Mar 6, 2024

Five moments in Caribbean-British art and history

Learn more about the Caribbean-British history fueling the art on view in Life Between Islands 


A Black and white photograph of a group of Caribbean- British men gathering a sound system

Vanley Burke. Siffa Sound System, Playing the Carnival, Handsworth Park, 1983, printed 2023. Gelatin silver print, 63.5 × 78.7 cm. Courtesy of the artist. © Vanley Burke.

If you live in Canada, especially in Toronto, you will know firsthand how influential the Caribbean community has been on the country’s culture. From the beloved Jamaican patties to commonly used lingo and carnival festivals every summer, Caribbean culture is a vibrant part of the everyday lives of many Canadians, whether they realize it or not.  
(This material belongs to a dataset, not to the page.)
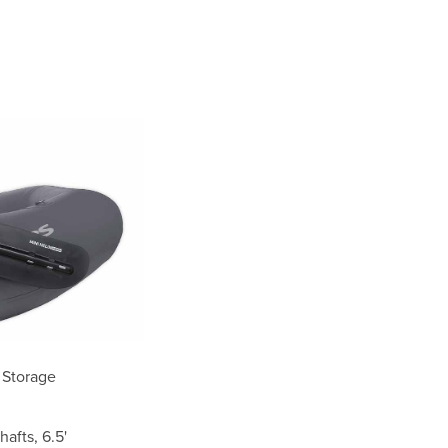
 Storage
afts, 6.5'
Comparable contributions to food, music, and culture are also evident in the United Kingdom (UK). Currently on view at the AGO, Life Between Islands: Caribbean-British Art, 1950s-Now is dedicated to highlighting another important contribution to UK culture that often gets overlooked: art. Originating at Tate Britain, the exhibition guides viewers through decades of art created by Caribbean artists in Britain, showcasing an expansive range of mediums including sculpture, painting, documentary photography, and film. 

As viewers enter the exhibition, they’ll move through four loose chronological sections, examining how topics such as decolonization, discrimination and sociopolitical conflict, cultural reclamation, and Caribbean diasporic identity have been explored by Caribbean-British artists over time. “Arrivals” is dedicated to the works of artists from the 1940s-1970s Windrush Generation while “Pressure” highlights the second-generation — Caribbean artists born in Britain or those who emigrated as young children. “Caribbean Regained: Carnival and Creolization” is dedicated to reimaging Carnival traditions at different time periods and a range of mediums. “Past, Present, Future,” draws connections across time, featuring recent works encompassing the themes and history explored throughout the exhibition. 

Given the exhibition’s focus on time and the way history continues to inform the present, Tate Britain created an accompanying timeline highlighting important moments in Caribbean-British art, culture, and society. While not a comprehensive list of all Caribbean-British history, it provides insight into key events happening simultaneously with the creation of works featured in the exhibition. 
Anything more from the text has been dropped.